Here’s a piece of Olympic paraphernalia that is sure to make collectors drool: an Olympic ring logo made of nerve cells.
Coined the “Living Rings,” the logo was made by scientists at the Keck Center for Tissue Engineering, a bioengineering laboratory at the U. The logo is made of mouse nerve cells and measures one-eighth inch in length.
Patrick Tresco, associate professor of bioengineering, came up with the idea back in December to impress Gov. Mike Leavitt, who was planning to visit the center.
“We want to show him what we can do,” Tresco said. “It combines tissue engineering and biology know-how.”
Directed by a template made with a photolithographic process, a technique used in making computer chips, mouse nerve cells grew around the interlocking rings. The effort took about two weeks without the need to develop any new techniques.

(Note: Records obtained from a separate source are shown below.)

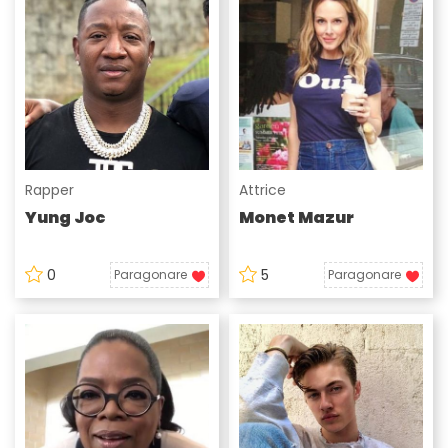
Rapper
Attrice
Yung Joc
Monet Mazur
0
5
Paragonare
Paragonare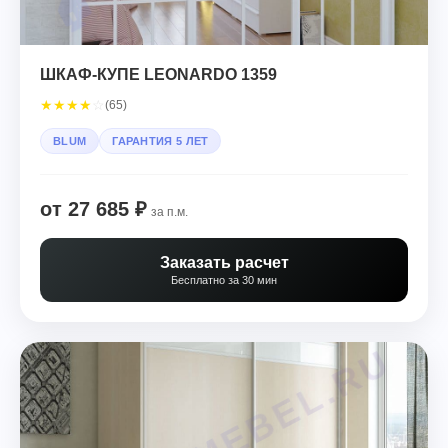
ШКАФ-КУПЕ LEONARDO 1359
★
★
★
★
☆
(65)
BLUM
ГАРАНТИЯ 5 ЛЕТ
от 27 685 ₽
за п.м.
Заказать расчет
Бесплатно за 30 мин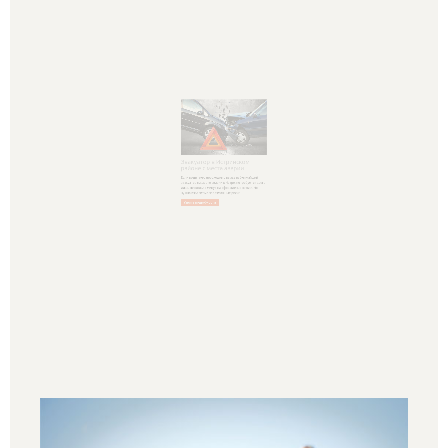
Эвакуатор в Истринском
районе с места аварии
Если водителю необходимо вызвать ближайший
эвакуатор на место аварии в Истре, потребуется всего
лишь несколько минут на оформление заявки. Но
нужно взвесить все возможные риски
…
Узнать подробности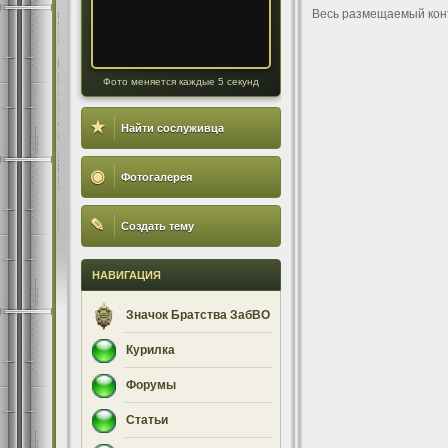
Весь размещаемый кон
Фото меняется каждые 5 секунд
★
Найти сослуживца
◉
Фотогалерея
✎
Создать тему
НАВИГАЦИЯ
Значок Братства ЗабВО
Курилка
Форумы
Статьи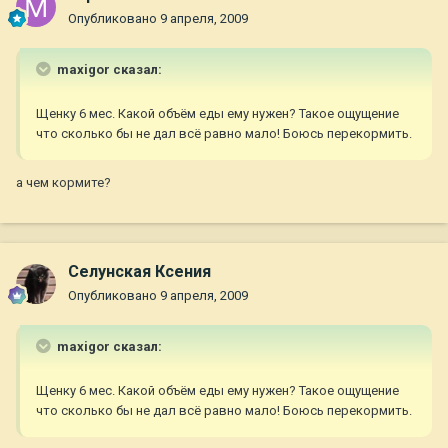
Опубликовано
9 апреля, 2009
maxigor сказал:
Щенку 6 мес. Какой объём еды ему нужен? Такое ощущение
что сколько бы не дал всё равно мало! Боюсь перекормить.
а чем кормите?
Селунская Ксения
Опубликовано
9 апреля, 2009
maxigor сказал:
Щенку 6 мес. Какой объём еды ему нужен? Такое ощущение
что сколько бы не дал всё равно мало! Боюсь перекормить.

“We knew we could do it. It wasn’t a technical surprise,” Tresco said.
The staining process, which increases the visibility of the cells, killed the cells within four days. So, the Living Ring is not living anymore.
Although it was for demonstration purposes only, the ring illustrates the technology that may lead to repairing damages to the nervous system. Biodegradable scaffolding can be used to direct nerve growth to bridge a severed spinal cord, for example, but Tresco concedes that is at least a decade and “considerable capital investment” away.
“It’s one thing to get nerve cells to grow in a dish like this,” Tresco said. “It is orders of magnitude more difficult to have this occur in a damaged nervous system.”